Great sound helps make the show exciting for the audience, and for the band, as well, helping them keep in touch with the feeling of connection and inspiration that goes hand-in-hand with making music. Valentine smiles, “No matter how bad I’m feeling throughout the day, as soon as the lights go down and we hear the crowd go up for the first time—I wish I could bottle that, because it’s the best feeling in the world.”
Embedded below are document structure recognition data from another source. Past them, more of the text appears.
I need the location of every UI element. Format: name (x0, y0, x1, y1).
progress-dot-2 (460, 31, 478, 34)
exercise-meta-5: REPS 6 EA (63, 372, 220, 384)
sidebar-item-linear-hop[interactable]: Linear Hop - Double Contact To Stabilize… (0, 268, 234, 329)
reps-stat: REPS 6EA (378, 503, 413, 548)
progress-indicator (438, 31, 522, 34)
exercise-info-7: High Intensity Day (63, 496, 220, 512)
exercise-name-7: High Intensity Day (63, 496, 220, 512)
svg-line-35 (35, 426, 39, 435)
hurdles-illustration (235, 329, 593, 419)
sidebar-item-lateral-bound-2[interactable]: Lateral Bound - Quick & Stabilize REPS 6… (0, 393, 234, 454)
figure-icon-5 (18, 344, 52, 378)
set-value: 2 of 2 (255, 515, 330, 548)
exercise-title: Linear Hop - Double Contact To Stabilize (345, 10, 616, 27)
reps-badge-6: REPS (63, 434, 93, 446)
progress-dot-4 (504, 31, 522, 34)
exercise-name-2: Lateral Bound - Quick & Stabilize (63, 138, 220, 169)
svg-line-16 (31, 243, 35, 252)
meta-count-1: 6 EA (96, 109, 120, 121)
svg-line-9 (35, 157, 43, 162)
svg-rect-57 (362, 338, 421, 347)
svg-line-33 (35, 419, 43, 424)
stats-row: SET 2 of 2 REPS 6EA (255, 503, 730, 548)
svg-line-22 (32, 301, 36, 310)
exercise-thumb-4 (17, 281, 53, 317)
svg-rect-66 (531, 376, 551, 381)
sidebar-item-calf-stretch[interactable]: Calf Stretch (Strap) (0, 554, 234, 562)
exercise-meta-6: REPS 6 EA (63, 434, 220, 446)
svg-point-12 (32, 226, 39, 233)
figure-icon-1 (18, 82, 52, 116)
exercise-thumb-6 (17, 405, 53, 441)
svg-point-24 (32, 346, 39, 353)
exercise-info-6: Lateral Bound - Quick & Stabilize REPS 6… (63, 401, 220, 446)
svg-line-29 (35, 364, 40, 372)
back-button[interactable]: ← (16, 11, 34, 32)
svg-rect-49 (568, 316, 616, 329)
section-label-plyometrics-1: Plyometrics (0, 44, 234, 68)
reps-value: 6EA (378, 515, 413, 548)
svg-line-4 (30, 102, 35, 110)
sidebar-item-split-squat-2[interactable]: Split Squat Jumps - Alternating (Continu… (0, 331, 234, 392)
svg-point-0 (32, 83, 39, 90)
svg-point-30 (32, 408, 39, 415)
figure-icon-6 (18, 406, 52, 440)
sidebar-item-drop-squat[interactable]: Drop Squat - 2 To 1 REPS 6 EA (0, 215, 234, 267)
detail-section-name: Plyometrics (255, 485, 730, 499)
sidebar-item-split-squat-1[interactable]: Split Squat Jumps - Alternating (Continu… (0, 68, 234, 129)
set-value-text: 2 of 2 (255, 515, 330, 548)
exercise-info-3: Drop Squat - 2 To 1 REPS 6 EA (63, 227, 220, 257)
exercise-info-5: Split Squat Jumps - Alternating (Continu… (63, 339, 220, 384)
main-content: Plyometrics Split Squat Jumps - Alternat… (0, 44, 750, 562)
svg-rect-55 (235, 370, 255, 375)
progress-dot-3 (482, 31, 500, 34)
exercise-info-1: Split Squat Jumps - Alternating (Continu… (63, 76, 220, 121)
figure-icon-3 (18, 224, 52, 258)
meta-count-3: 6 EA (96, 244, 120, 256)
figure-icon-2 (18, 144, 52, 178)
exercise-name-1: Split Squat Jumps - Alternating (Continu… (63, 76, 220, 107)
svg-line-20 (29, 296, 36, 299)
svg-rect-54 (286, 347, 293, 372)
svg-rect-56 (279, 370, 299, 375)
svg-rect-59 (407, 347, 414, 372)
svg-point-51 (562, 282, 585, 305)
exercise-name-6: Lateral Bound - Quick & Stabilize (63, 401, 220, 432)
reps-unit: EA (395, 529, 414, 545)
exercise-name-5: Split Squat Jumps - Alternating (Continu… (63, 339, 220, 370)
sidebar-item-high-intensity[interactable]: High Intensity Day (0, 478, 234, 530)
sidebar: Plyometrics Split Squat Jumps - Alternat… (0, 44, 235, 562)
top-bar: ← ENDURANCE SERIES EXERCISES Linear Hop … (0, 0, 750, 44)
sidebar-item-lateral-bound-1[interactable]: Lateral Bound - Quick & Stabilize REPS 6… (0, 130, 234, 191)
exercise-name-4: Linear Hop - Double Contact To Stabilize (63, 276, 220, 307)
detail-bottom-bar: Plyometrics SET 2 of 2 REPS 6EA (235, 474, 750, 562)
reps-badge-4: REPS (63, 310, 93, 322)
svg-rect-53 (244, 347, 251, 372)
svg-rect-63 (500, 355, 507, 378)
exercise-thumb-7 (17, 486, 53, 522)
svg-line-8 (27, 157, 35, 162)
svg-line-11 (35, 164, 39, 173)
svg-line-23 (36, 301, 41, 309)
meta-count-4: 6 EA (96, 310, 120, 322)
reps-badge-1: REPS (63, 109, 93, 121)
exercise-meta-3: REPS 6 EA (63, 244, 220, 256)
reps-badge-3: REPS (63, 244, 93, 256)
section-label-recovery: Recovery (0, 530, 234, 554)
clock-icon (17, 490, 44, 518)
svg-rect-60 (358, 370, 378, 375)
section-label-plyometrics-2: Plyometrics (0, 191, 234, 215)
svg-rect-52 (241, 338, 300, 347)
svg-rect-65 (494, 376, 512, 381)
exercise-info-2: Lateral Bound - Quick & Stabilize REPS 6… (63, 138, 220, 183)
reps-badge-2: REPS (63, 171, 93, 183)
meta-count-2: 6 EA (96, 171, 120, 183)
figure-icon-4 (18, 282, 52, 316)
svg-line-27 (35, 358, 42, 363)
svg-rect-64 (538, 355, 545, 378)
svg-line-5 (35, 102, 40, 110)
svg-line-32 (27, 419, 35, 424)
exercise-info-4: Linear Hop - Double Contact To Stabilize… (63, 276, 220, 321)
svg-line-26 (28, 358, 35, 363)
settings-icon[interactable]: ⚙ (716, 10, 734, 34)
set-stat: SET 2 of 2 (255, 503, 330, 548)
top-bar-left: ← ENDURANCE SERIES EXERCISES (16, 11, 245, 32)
“It’s the journey we’ve been on with our audiences,” says Levine, “because our audiences were big, then they weren’t as big, and now they’re so big—they’ve grown with us. The feverish pitch of the shows has gotten more intense. Now when they scream, they scream louder than they did 10 years ago, and it’s just such a rewarding, exciting, exhilarating feeling for us. We’re lucky, because we’ve got a lot of new fans, so it’s really crazy energy now, a really frantic energy when we play and it’s very infectious. And I think our shows have gotten better as
With a new album in the works and a tour scheduled, Maroon 5 is excited about the current state of music. “You know what’s cool?” asks Levine. “I think music is more prevalent in the culture now than it’s ever been. More people like more stuff. People’s musical taste is more eclectic. There are fewer scenes. I hated scenes where everybody was like, ‘Oh, I only like this …’ Now everybody likes everything. That’s another reason why our band has thrived, I think, because we’ve never cared about fitting into any scene, and that’s what the modern day music appreciator likes.”